** EXERCISE PROMPT **
When the string "them" occurs in a line of the listing below, return that line.

** RECORDS PROVIDED **
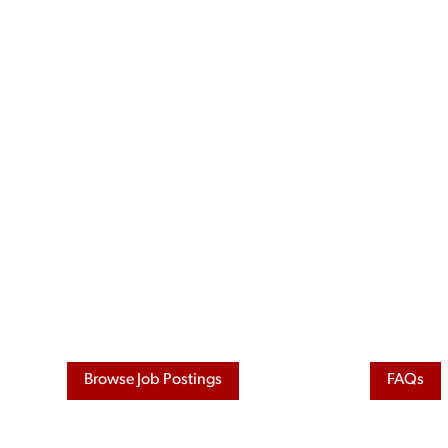
Skip
to
content
Browse Job Postings
FAQs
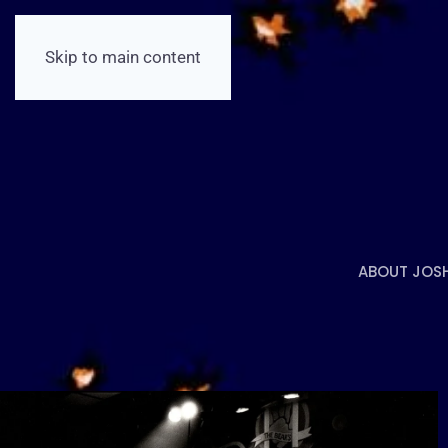
Skip to main content
ABOUT JOS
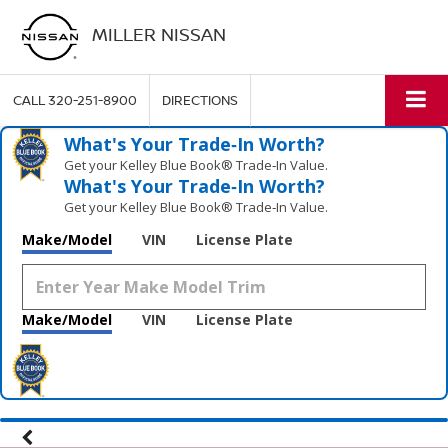
MILLER NISSAN
CALL
320-251-8900
DIRECTIONS
What's Your Trade‑In Worth?
Get your Kelley Blue Book® Trade‑In Value.
What's Your Trade‑In Worth?
Get your Kelley Blue Book® Trade‑In Value.
Make/Model
VIN
License Plate
Make/Model
VIN
License Plate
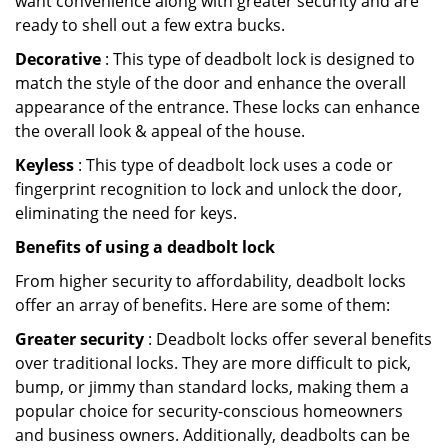
want convenience along with greater security and are
ready to shell out a few extra bucks.
Decorative
: This type of deadbolt lock is designed to
match the style of the door and enhance the overall
appearance of the entrance. These locks can enhance
the overall look & appeal of the house.
Keyless
: This type of deadbolt lock uses a code or
fingerprint recognition to lock and unlock the door,
eliminating the need for keys.
Benefits of using a deadbolt lock
From higher security to affordability, deadbolt locks
offer an array of benefits. Here are some of them:
Greater security
: Deadbolt locks offer several benefits
over traditional locks. They are more difficult to pick,
bump, or jimmy than standard locks, making them a
popular choice for security-conscious homeowners
and business owners. Additionally, deadbolts can be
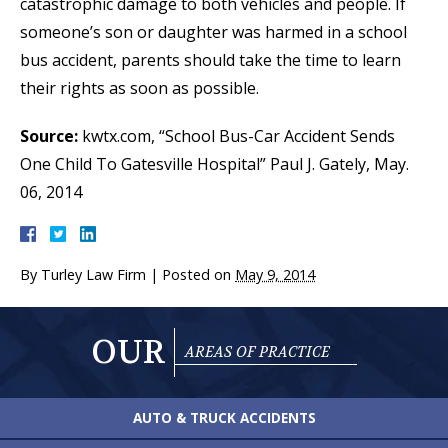
catastrophic damage to both vehicles and people. If
someone’s son or daughter was harmed in a school
bus accident, parents should take the time to learn
their rights as soon as possible.
Source:
kwtx.com, “School Bus-Car Accident Sends
One Child To Gatesville Hospital” Paul J. Gately, May.
06, 2014
By
Turley Law Firm
|
Posted on
May 9, 2014
OUR
AREAS OF PRACTICE
AUTO & TRUCK
ACCIDENTS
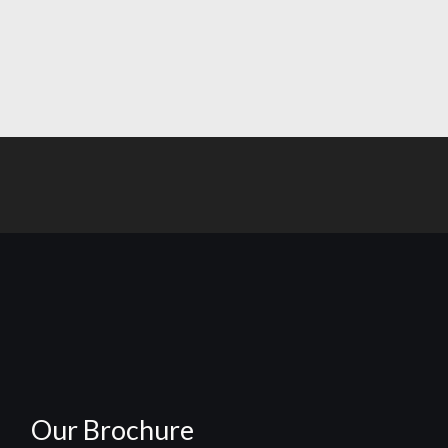
Our Brochure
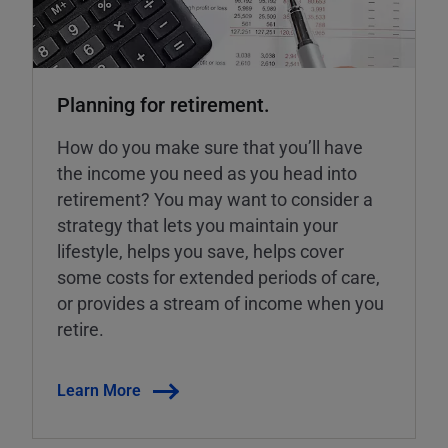
Planning for retirement.
How do you make sure that you’ll have
the income you need as you head into
retirement? You may want to consider a
strategy that lets you maintain your
lifestyle, helps you save, helps cover
some costs for extended periods of care,
or provides a stream of income when you
retire.
Learn More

** RESPONSE TO THIS EXERCISE **
offer an array of benefits. Here are some of them:
bump, or jimmy than standard locks, making them a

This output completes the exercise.